We gathered at a friend’s apartment to try out a variety of wines (each club member brings a bottle to share). The evening included a lot of sniffing deeply into wine glasses and swirling the juice of fermented grapes on our tongues to pick out the hidden flavors - a little raspberry or plum here, the scent of hot chocolate and smoke there. Along the way we nibbled on exotic snacks - spanish marcona almonds, a vegetable terrine, and baked camembert cheese with a balsamic reduction - and enjoyed feeling terribly sophisticated on otherwise ordinary Monday night.

The whole thing actually felt like a good Passover seder - it was relaxed and participatory, with people calling out interesting tidbits they found in the various “haggadot” we had available (Windows on the World Complete Wine Course and The Oxford Companion to Wine. And, of course, there were four - or maybe a few more - glasses of wine.

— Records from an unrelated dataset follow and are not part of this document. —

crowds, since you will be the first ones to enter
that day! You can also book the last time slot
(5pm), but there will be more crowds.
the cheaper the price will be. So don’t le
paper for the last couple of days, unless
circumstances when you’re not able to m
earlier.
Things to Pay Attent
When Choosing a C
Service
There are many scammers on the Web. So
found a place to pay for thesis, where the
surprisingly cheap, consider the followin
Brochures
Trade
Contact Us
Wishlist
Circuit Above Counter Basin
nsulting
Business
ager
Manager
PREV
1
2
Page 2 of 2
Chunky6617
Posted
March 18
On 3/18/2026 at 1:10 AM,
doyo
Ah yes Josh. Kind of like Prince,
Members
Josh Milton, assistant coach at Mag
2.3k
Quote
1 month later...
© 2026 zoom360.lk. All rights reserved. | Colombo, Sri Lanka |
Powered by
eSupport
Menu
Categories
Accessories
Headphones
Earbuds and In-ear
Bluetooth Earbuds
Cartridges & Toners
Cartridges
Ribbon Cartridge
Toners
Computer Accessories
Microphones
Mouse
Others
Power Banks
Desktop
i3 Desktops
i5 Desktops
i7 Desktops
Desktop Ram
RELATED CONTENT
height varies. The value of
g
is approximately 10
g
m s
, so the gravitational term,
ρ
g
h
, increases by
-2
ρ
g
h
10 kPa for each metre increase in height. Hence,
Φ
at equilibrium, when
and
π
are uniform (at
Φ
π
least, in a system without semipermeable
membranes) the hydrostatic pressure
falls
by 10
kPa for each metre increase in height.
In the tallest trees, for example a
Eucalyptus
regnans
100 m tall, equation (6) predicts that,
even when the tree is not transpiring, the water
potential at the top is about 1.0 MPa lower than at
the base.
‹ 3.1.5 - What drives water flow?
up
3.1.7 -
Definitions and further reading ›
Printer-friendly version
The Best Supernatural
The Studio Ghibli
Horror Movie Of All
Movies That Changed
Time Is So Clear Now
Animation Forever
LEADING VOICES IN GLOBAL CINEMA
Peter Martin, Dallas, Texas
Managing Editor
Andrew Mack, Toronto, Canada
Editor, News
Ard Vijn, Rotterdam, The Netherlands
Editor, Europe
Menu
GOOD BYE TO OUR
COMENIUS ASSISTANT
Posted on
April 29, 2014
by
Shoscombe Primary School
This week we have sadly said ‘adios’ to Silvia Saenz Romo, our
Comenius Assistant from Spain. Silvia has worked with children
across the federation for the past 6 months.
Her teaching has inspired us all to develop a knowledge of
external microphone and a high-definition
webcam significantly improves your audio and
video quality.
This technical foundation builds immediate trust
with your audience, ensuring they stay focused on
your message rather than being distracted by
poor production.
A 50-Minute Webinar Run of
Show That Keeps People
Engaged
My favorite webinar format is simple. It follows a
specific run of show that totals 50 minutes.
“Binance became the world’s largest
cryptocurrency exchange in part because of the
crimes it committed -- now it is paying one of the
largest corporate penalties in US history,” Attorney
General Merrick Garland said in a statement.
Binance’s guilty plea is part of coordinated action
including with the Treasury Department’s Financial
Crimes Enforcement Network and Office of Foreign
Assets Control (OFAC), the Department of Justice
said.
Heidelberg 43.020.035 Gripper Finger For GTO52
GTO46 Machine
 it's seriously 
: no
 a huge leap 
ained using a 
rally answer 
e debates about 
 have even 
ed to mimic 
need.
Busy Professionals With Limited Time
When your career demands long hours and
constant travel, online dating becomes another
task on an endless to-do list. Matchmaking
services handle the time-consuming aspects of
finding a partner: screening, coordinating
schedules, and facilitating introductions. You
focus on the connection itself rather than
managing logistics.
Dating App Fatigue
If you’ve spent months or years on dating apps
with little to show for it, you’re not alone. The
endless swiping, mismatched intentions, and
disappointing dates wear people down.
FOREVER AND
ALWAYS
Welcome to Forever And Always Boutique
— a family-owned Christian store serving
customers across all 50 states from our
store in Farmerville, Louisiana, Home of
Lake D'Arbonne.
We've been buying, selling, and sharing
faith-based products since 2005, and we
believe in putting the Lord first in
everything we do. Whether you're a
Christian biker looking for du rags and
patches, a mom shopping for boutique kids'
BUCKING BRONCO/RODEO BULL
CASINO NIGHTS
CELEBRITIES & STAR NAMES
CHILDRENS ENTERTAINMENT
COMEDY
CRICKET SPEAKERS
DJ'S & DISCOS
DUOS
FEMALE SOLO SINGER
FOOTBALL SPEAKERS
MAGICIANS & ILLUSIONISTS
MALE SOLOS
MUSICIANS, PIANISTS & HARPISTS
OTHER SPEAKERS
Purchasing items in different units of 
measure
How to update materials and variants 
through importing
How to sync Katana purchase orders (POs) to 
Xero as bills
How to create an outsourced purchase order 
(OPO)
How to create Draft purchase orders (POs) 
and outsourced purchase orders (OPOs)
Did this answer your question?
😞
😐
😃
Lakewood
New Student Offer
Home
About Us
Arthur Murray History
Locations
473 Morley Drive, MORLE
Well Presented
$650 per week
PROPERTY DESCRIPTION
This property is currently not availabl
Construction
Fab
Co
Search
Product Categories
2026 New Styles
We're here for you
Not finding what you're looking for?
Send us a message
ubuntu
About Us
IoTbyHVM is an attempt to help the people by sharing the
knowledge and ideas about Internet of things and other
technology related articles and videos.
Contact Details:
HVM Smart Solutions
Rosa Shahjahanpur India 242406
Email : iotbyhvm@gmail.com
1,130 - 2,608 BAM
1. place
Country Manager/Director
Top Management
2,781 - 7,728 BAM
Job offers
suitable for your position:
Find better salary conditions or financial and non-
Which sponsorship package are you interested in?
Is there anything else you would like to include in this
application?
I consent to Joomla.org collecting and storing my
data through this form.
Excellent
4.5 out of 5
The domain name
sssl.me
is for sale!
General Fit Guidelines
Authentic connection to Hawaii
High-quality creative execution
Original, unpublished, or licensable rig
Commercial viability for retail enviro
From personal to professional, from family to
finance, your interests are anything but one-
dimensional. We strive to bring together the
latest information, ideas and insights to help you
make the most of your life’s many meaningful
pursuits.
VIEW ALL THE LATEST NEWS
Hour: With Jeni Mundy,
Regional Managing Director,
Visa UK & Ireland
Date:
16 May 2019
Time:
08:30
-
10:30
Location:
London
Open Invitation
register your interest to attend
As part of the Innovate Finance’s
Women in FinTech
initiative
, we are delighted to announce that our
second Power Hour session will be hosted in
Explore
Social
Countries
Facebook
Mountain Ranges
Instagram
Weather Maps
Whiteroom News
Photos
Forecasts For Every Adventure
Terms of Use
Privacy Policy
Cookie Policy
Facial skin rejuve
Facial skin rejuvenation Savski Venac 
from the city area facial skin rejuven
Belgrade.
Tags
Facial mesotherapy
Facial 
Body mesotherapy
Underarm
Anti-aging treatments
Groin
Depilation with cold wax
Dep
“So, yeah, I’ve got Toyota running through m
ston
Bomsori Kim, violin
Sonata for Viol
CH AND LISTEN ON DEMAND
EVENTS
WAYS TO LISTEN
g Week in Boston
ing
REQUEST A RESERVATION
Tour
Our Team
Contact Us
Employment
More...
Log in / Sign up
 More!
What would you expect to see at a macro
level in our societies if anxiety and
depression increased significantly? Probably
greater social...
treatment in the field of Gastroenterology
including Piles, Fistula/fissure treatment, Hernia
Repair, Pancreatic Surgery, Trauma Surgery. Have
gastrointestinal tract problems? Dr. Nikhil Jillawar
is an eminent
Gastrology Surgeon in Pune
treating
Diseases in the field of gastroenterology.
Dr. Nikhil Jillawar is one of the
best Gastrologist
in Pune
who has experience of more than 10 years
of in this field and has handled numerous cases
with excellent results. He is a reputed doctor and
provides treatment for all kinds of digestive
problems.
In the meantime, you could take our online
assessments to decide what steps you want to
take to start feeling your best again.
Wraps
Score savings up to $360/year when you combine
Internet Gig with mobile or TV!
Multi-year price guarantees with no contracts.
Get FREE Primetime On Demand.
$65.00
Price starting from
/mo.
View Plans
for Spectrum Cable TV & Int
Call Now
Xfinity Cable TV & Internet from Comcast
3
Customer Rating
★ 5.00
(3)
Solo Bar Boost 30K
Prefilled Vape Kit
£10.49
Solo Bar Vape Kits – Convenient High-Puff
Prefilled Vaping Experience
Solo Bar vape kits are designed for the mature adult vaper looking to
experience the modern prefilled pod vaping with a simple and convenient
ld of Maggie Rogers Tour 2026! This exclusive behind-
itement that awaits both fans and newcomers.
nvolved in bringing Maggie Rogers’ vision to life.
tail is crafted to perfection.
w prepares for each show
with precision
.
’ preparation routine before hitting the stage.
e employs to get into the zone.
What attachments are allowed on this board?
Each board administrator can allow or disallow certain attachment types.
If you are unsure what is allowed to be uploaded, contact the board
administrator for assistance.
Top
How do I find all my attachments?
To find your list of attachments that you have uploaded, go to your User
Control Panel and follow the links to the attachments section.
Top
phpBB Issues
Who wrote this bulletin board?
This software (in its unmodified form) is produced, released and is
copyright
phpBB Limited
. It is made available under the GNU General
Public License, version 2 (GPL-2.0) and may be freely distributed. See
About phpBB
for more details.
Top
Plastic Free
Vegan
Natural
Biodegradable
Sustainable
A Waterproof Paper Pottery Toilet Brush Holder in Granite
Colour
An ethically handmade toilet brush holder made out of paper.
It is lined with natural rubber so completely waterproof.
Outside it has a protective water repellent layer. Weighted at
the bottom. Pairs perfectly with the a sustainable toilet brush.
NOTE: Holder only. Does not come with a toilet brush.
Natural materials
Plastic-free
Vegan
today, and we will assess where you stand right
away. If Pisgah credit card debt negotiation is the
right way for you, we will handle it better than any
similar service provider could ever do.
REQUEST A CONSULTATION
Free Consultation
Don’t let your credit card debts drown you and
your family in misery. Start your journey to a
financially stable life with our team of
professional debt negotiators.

A few of the folks in our midst have some wine knowledge - I once worked on an organic vineyard, another couple has traveled in Europe’s wine regions, and a third - our resident expert - works as a sommelier at a kosher restaurant in Brooklyn. But as the hour turned late and the the last drops of deep red liquid pooled in the bottom of our glasses, I realized that it didn’t really matter. We were there to taste wine, sure - but really the whole “wine club” thing is just another excuse to get together and hang out. And I’ll happily raise a glass to that.